Problem requirements:
Whenever a line below mentions the word "расстояния", that line should be copied.
*** Opening Data extracts ***
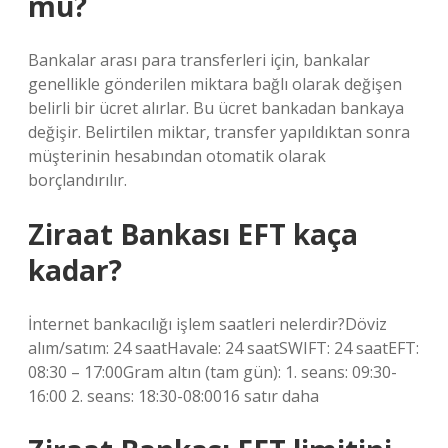
mu?
Bankalar arası para transferleri için, bankalar
genellikle gönderilen miktara bağlı olarak değişen
belirli bir ücret alırlar. Bu ücret bankadan bankaya
değişir. Belirtilen miktar, transfer yapıldıktan sonra
müşterinin hesabından otomatik olarak
borçlandırılır.
Ziraat Bankası EFT kaça
kadar?
İnternet bankacılığı işlem saatleri nelerdir?Döviz
alım/satım: 24 saatHavale: 24 saatSWIFT: 24 saatEFT:
08:30 – 17:00Gram altın (tam gün): 1. seans: 09:30-
16:00 2. seans: 18:30-08:0016 satır daha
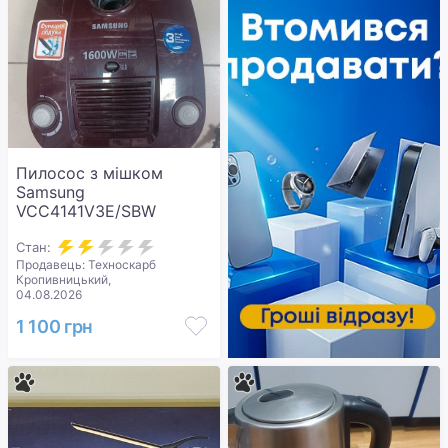
Пилосос з мішком
Samsung
VCC4141V3E/SBW
Стан:
Продавець: Техноскарб
Кропивницький,
04.08.2026
1 100 грн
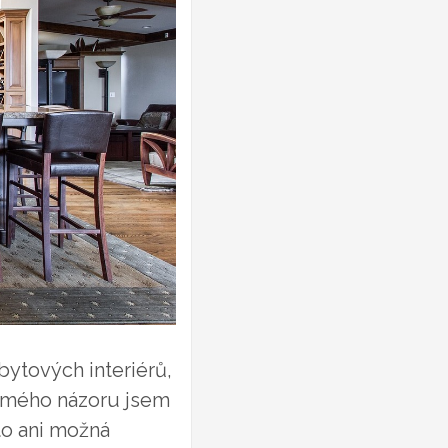
bytových interiérů,
le mého názoru jsem
to ani možná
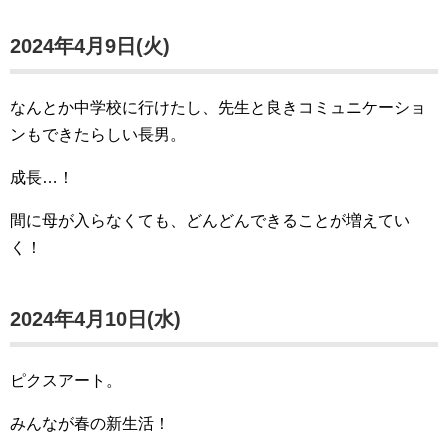
2024年4月9日(火)
なんとか中学校に行けたし、先生と良きコミュニケーショ
ンもできたらしい長男。
成長…！
間に母が入らなくても、どんどんできることが増えてい
く！
2024年4月10日(水)
ピクスアート。
みんなが春の新生活！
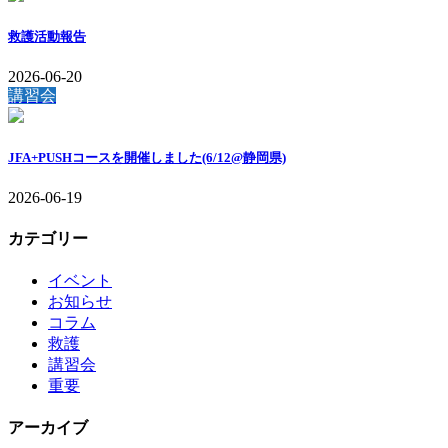
救護活動報告
2026-06-20
講習会
JFA+PUSHコースを開催しました(6/12@静岡県)
2026-06-19
カテゴリー
イベント
お知らせ
コラム
救護
講習会
重要
アーカイブ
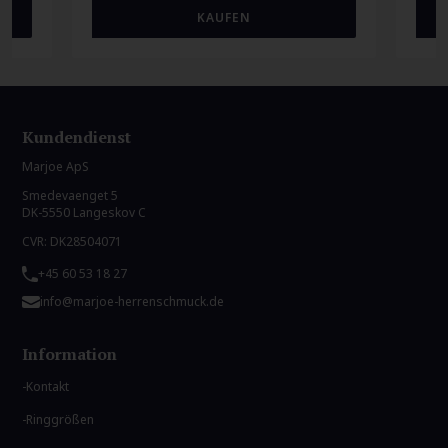
Kundendienst
Marjoe ApS
Smedevaenget 5
DK-5550 Langeskov C
CVR: DK28504071
+45 60 53 18 27
info@marjoe-herrenschmuck.de
Information
Kontakt
Ringgrößen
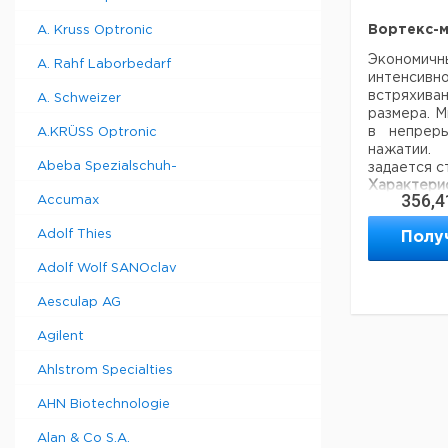
Вортекс-м
A. Kruss Optronic
Экономич
A. Rahf Laborbedarf
интенсив
встряхив
A. Schweizer
размера. М
в непрер
A.KRÜSS Optronic
нажатии
Abeba Spezialschuh-
задается с
Характери
356,4
Accumax
Диапазон
скорости 
Adolf Thies
Полу
Диапазон
скорости 
Adolf Wolf SANOclav
Режимы ра
Aesculap AG
Размеры (
В)
Agilent
Вес:
Ahlstrom Specialties
AHN Biotechnologie
Принадл
мешалки Se
Alan & Co S.A.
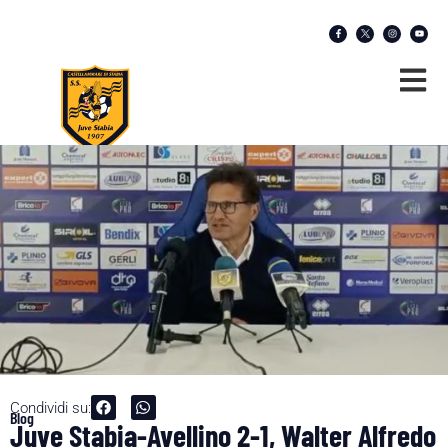
Condividi su:
Blog
Juve Stabia-Avellino 2-1, Walter Alfredo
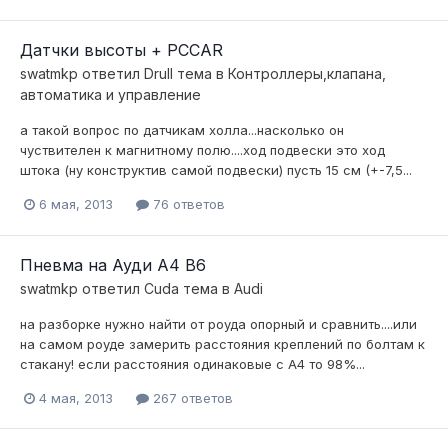
Датчки высоты + PCCAR
swatmkp
ответил
Drull
тема в
Контроллеры,клапана,
автоматика и управление
а такой вопрос по датчикам холла...насколько он
чуствителен к магнитному полю....ход подвески это ход
штока (ну конструктив самой подвески) пусть 15 см (+-7,5...
6 мая, 2013
76 ответов
Пневма на Ауди А4 В6
swatmkp
ответил
Cuda
тема в
Audi
на разборке нужно найти от роуда опорный и сравнить....или
на самом роуде замерить расстояния креплений по болтам к
стакану! если расстояния одинаковые с А4 то 98%...
4 мая, 2013
267 ответов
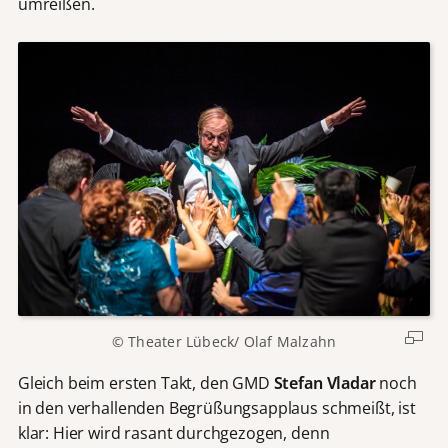
umreißen.
© Theater Lübeck/ Olaf Malzahn
Gleich beim ersten Takt, den GMD
Stefan Vladar
noch
in den verhallenden Begrüßungsapplaus schmeißt, ist
klar: Hier wird rasant durchgezogen, denn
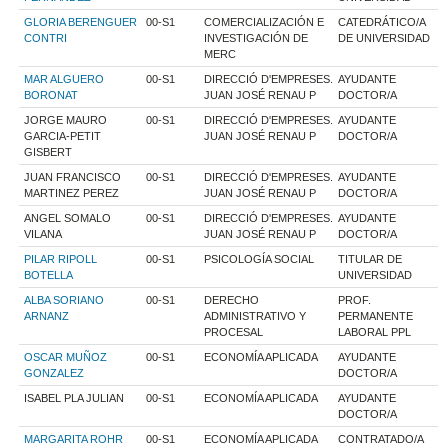
GLORIA BERENGUER
00-S1
COMERCIALIZACIÓN E
CATEDRÁTICO/A
CONTRI
INVESTIGACIÓN DE
DE UNIVERSIDAD
MERC
MAR ALGUERO
00-S1
DIRECCIÓ D'EMPRESES.
AYUDANTE
BORONAT
JUAN JOSÉ RENAU P
DOCTOR/A
JORGE MAURO
00-S1
DIRECCIÓ D'EMPRESES.
AYUDANTE
GARCIA-PETIT
JUAN JOSÉ RENAU P
DOCTOR/A
GISBERT
JUAN FRANCISCO
00-S1
DIRECCIÓ D'EMPRESES.
AYUDANTE
MARTINEZ PEREZ
JUAN JOSÉ RENAU P
DOCTOR/A
ANGEL SOMALO
00-S1
DIRECCIÓ D'EMPRESES.
AYUDANTE
VILANA
JUAN JOSÉ RENAU P
DOCTOR/A
PILAR RIPOLL
00-S1
PSICOLOGÍA SOCIAL
TITULAR DE
BOTELLA
UNIVERSIDAD
ALBA SORIANO
00-S1
DERECHO
PROF.
ARNANZ
ADMINISTRATIVO Y
PERMANENTE
PROCESAL
LABORAL PPL
OSCAR MUÑOZ
00-S1
ECONOMÍA APLICADA
AYUDANTE
GONZALEZ
DOCTOR/A
ISABEL PLA JULIAN
00-S1
ECONOMÍA APLICADA
AYUDANTE
DOCTOR/A
MARGARITA ROHR
00-S1
ECONOMÍA APLICADA
CONTRATADO/A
*** Closing Data extracts ***
Your response:
на самом роуде замерить расстояния креплений по болтам к
стакану! если расстояния одинаковые с А4 то 98%...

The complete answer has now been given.